This paper deals with the problem of power sharing in DC micro-grids in mesh topology with multiple active buses. We formally analyze the feedback loop composed by the micro-grid as a multi-agents process, the DC generation units as actuators, the distributed arbitrary loads as disturbances, and a linear consensus based control strategy, in order to characterize its performance in terms of secondary level control objectives as power sharing and mean voltage regulation. Based on existing consensus control strategies, the novelty of this approach relays on the possibility of comparing the performance of different controllers through numeric indicators. Furthermore, the chosen control strategy is not necessarily derived as the Laplacian matrix of an undirected graph. In this way, the proposed strategy can be tuned to achieve optimal behavior in terms of convergence speed, disturbances rejection, or communication links requirements. Furthermore, by doing this we are able to prove that the traditional droop control strategy does not necessarily achieve the desired objectives in mesh topology. Therefore, we focus on the consensus dynamics of the closed loop system, deriving simple test to conclude on its behavior, and to propose a Linear Matrix Inequality (LMI) based procedure to verify the region of voltage deviations at which the control objective can be achieved. Finally, the results of the paper are illustrated through a simulation example.
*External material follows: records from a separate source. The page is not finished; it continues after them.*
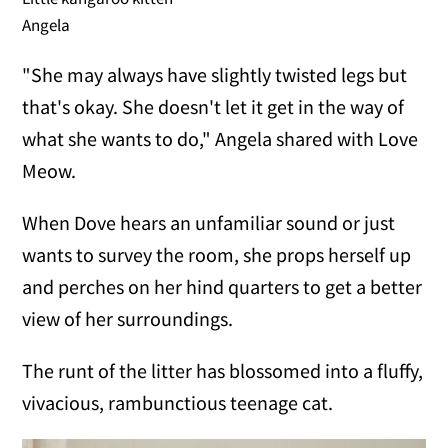
Angela
"She may always have slightly twisted legs but
that's okay. She doesn't let it get in the way of
what she wants to do," Angela shared with Love
Meow.
When Dove hears an unfamiliar sound or just
wants to survey the room, she props herself up
and perches on her hind quarters to get a better
view of her surroundings.
The runt of the litter has blossomed into a fluffy,
vivacious, rambunctious teenage cat.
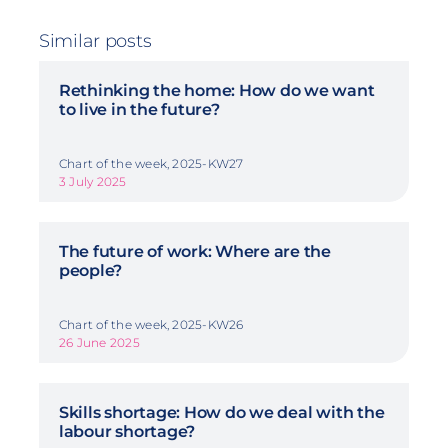
Similar posts
Rethinking the home: How do we want
to live in the future?
Chart of the week, 2025-KW27
3 July 2025
The future of work: Where are the
people?
Chart of the week, 2025-KW26
26 June 2025
Skills shortage: How do we deal with the
labour shortage?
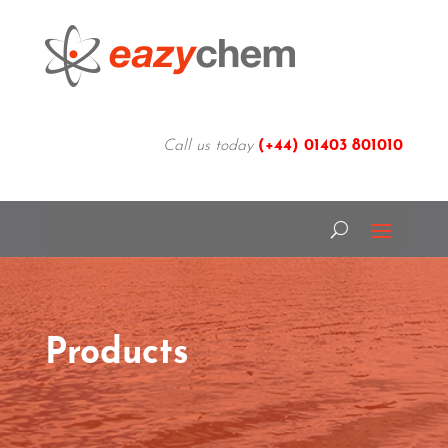
Call us today
(+44)
01403 801010
Products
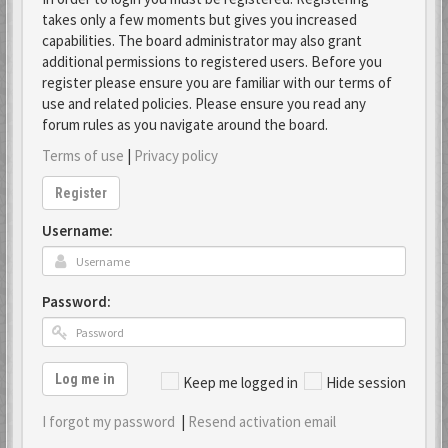
takes only a few moments but gives you increased
capabilities. The board administrator may also grant
additional permissions to registered users. Before you
register please ensure you are familiar with our terms of
use and related policies. Please ensure you read any
forum rules as you navigate around the board.
Terms of use
|
Privacy policy
Register
Username:
Password:
Log me in
Keep me logged in
Hide session
I forgot my password
|
Resend activation email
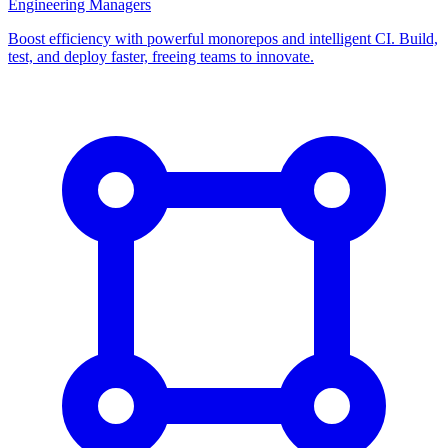
Engineering Managers
Boost efficiency with powerful monorepos and intelligent CI. Build,
test, and deploy faster, freeing teams to innovate.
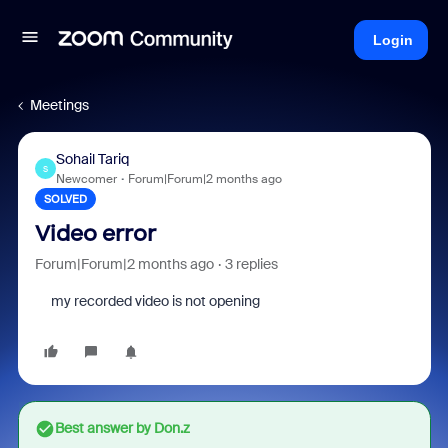
Login
Meetings
Sohail Tariq
S
Newcomer
Forum|Forum|2 months ago
SOLVED
Video error
Forum|Forum|2 months ago
3 replies
my recorded video is not opening
Best answer by
Don.z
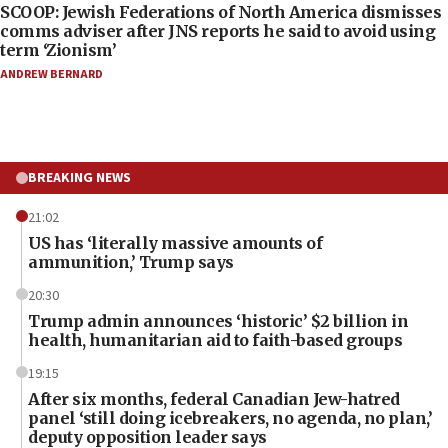
SCOOP: Jewish Federations of North America dismisses
comms adviser after JNS reports he said to avoid using
term ‘Zionism’
ANDREW BERNARD
BREAKING NEWS
21:02
US has ‘literally massive amounts of
ammunition,’ Trump says
20:30
Trump admin announces ‘historic’ $2 billion in
health, humanitarian aid to faith-based groups
19:15
After six months, federal Canadian Jew-hatred
panel ‘still doing icebreakers, no agenda, no plan,’
deputy opposition leader says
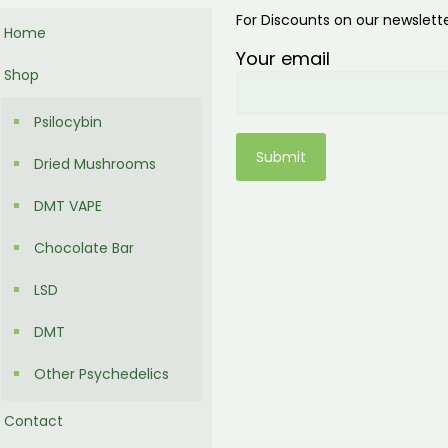
For Discounts on our newslett
Home
Your email
Shop
Psilocybin
Dried Mushrooms
DMT VAPE
Chocolate Bar
LSD
DMT
Other Psychedelics
Contact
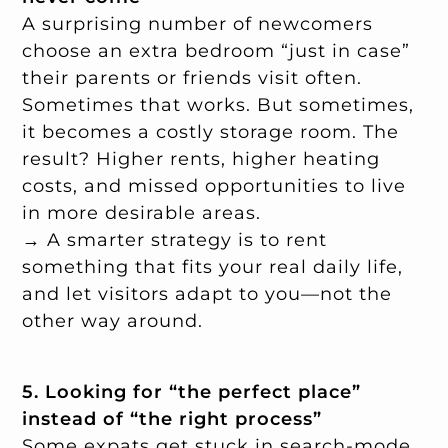
A surprising number of newcomers
choose an extra bedroom “just in case”
their parents or friends visit often.
Sometimes that works. But sometimes,
it becomes a costly storage room. The
result? Higher rents, higher heating
costs, and missed opportunities to live
in more desirable areas.
→ A smarter strategy is to rent
something that fits your real daily life,
and let visitors adapt to you—not the
other way around.
5. Looking for “the perfect place”
instead of “the right process”
Some expats get stuck in search-mode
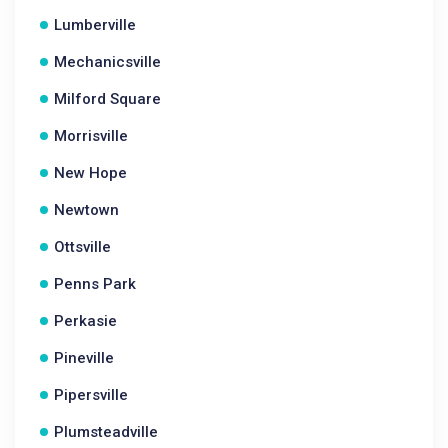
Lumberville
Mechanicsville
Milford Square
Morrisville
New Hope
Newtown
Ottsville
Penns Park
Perkasie
Pineville
Pipersville
Plumsteadville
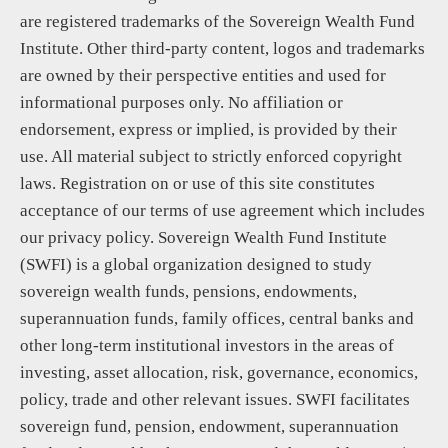
are registered trademarks of the Sovereign Wealth Fund
Institute. Other third-party content, logos and trademarks
are owned by their perspective entities and used for
informational purposes only. No affiliation or
endorsement, express or implied, is provided by their
use. All material subject to strictly enforced copyright
laws. Registration on or use of this site constitutes
acceptance of our terms of use agreement which includes
our privacy policy. Sovereign Wealth Fund Institute
(SWFI) is a global organization designed to study
sovereign wealth funds, pensions, endowments,
superannuation funds, family offices, central banks and
other long-term institutional investors in the areas of
investing, asset allocation, risk, governance, economics,
policy, trade and other relevant issues. SWFI facilitates
sovereign fund, pension, endowment, superannuation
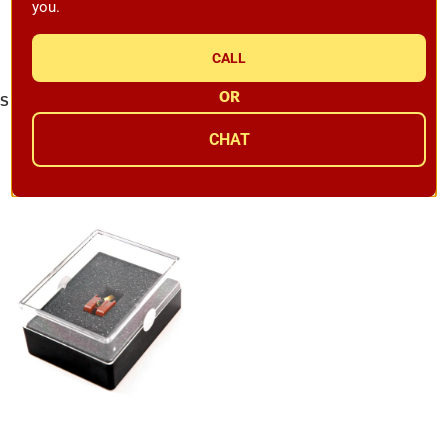
you.
CALL
OR
Sumiko Wellfleet MM Cartridge
Sumiko Amethyst MM
Replacement Stylus
Cartridge Replacement Stylus
CHAT
Availability:
In Stock
Availability:
Backordered
$449.00
$549.00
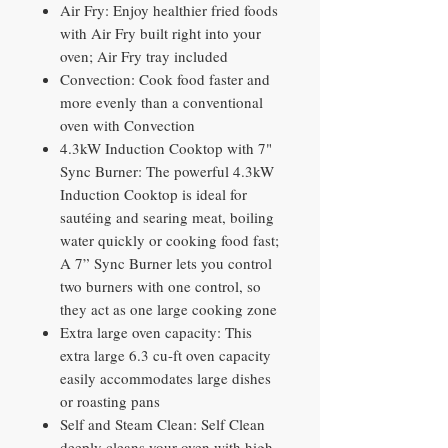
Air Fry: Enjoy healthier fried foods
with Air Fry built right into your
oven; Air Fry tray included
Convection: Cook food faster and
more evenly than a conventional
oven with Convection
4.3kW Induction Cooktop with 7"
Sync Burner: The powerful 4.3kW
Induction Cooktop is ideal for
sautéing and searing meat, boiling
water quickly or cooking food fast;
A 7” Sync Burner lets you control
two burners with one control, so
they act as one large cooking zone
Extra large oven capacity: This
extra large 6.3 cu-ft oven capacity
easily accommodates large dishes
or roasting pans
Self and Steam Clean: Self Clean
deeply cleans your oven with high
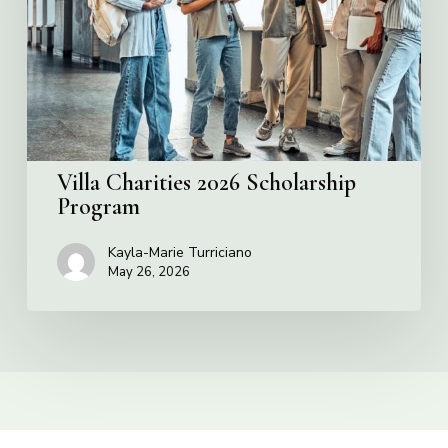
Program
Villa Charities 2026 Scholarship
Program
Kayla-Marie Turriciano
May 26, 2026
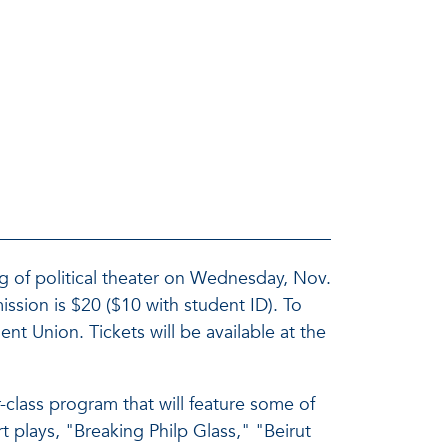
ng of political theater on Wednesday, Nov.
ssion is $20 ($10 with student ID). To
ent Union. Tickets will be available at the
-class program that will feature some of
t plays, "Breaking Philp Glass," "Beirut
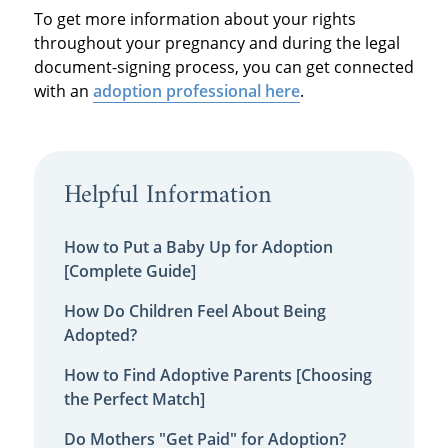
To get more information about your rights
throughout your pregnancy and during the legal
document-signing process, you can get connected
with an
adoption professional here
.
Helpful Information
How to Put a Baby Up for Adoption
[Complete Guide]
How Do Children Feel About Being
Adopted?
How to Find Adoptive Parents [Choosing
the Perfect Match]
Do Mothers "Get Paid" for Adoption?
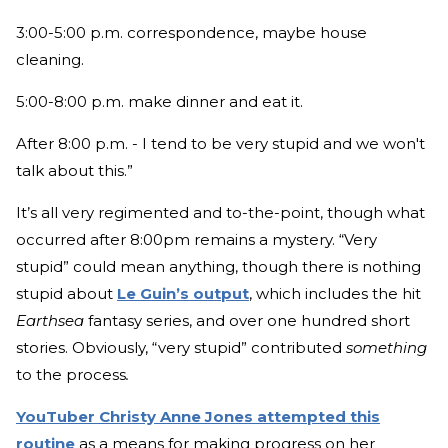
3:00-5:00 p.m. correspondence, maybe house
cleaning.
5:00-8:00 p.m. make dinner and eat it.
After 8:00 p.m. - I tend to be very stupid and we won't
talk about this.”
It’s all very regimented and to-the-point, though what
occurred after 8:00pm remains a mystery. “Very
stupid” could mean anything, though there is nothing
stupid about
Le Guin’s output
, which includes the hit
Earthsea
fantasy series, and over one hundred short
stories. Obviously, “very stupid” contributed
something
to the process
.
YouTuber Christy Anne Jones attempted this
routine
as a means for making progress on her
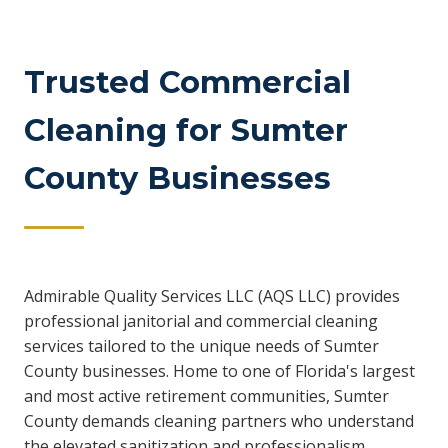
Trusted Commercial
Cleaning for Sumter
County Businesses
Admirable Quality Services LLC (AQS LLC) provides
professional janitorial and commercial cleaning
services tailored to the unique needs of Sumter
County businesses. Home to one of Florida's largest
and most active retirement communities, Sumter
County demands cleaning partners who understand
the elevated sanitization and professionalism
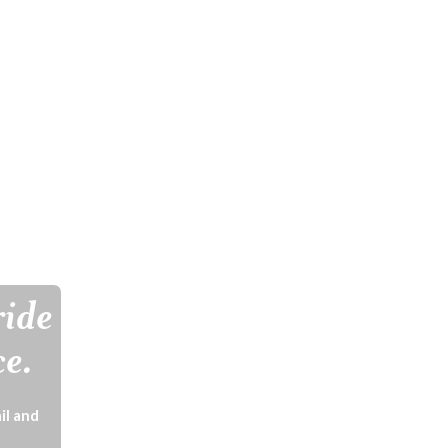
ride
ce.
il and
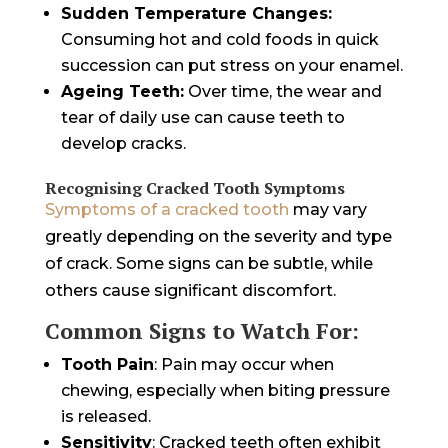
Sudden Temperature Changes:
Consuming hot and cold foods in quick
succession can put stress on your enamel.
Ageing Teeth:
Over time, the wear and
tear of daily use can cause teeth to
develop cracks.
Recognising Cracked Tooth Symptoms
Symptoms of a cracked tooth
may vary
greatly depending on the severity and type
of crack. Some signs can be subtle, while
others cause significant discomfort.
Common Signs to Watch For:
Tooth Pain
: Pain may occur when
chewing, especially when biting pressure
is released.
Sensitivity
: Cracked teeth often exhibit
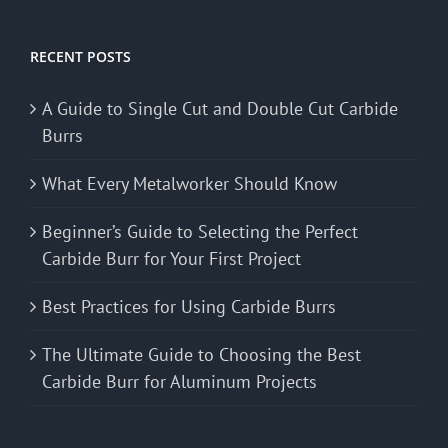
RECENT POSTS
A Guide to Single Cut and Double Cut Carbide
Burrs
What Every Metalworker Should Know
Beginner’s Guide to Selecting the Perfect
Carbide Burr for Your First Project
Best Practices for Using Carbide Burrs
The Ultimate Guide to Choosing the Best
Carbide Burr for Aluminum Projects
本文涉及具有多条有源母线的网状拓扑结构中直流微电网的功率共享问题。我们正式分析了由微电网组成的反馈回路作为多代理过程，直流发电机组作为执行器，分布式任意负载作为扰动，以及基于线性一致性的控制策略，以表征其性能二级控制目标为功率共享和平均电压调节。基于现有的共识控制策略，这种方法的新颖性在于可以通过数字指标比较不同控制器的性能。此外，所选择的控制策略不一定是作为无向图的拉普拉斯矩阵导出的。这样，可以调整所提出的策略以在收敛速度、干扰抑制或通信链路要求方面实现最佳行为。此外，通过这样做，我们能够证明传统的下垂控制策略不一定能实现网格拓扑中的预期目标。因此，我们专注于闭环系统的一致性动力学，推导出简单的测试以得出其行为的结论，并提出基于线性矩阵不等式 (LMI) 的程序来验证可以实现控制目标的电压偏差区域. 最后，通过一个仿真实例说明了论文的结果。通过这样做，我们能够证明传统的下垂控制策略不一定能实现网格拓扑中的预期目标。因此，我们专注于闭环系统的一致性动力学，推导出简单的测试以得出其行为的结论，并提出基于线性矩阵不等式 (LMI) 的程序来验证可以实现控制目标的电压偏差区域. 最后，通过一个仿真实例说明了论文的结果。通过这样做，我们能够证明传统的下垂控制策略不一定能实现网格拓扑中的预期目标。因此，我们专注于闭环系统的一致性动力学，推导出简单的测试以得出其行为的结论，并提出基于线性矩阵不等式 (LMI) 的程序来验证可以实现控制目标的电压偏差区域. 最后，通过一个仿真实例说明了论文的结果。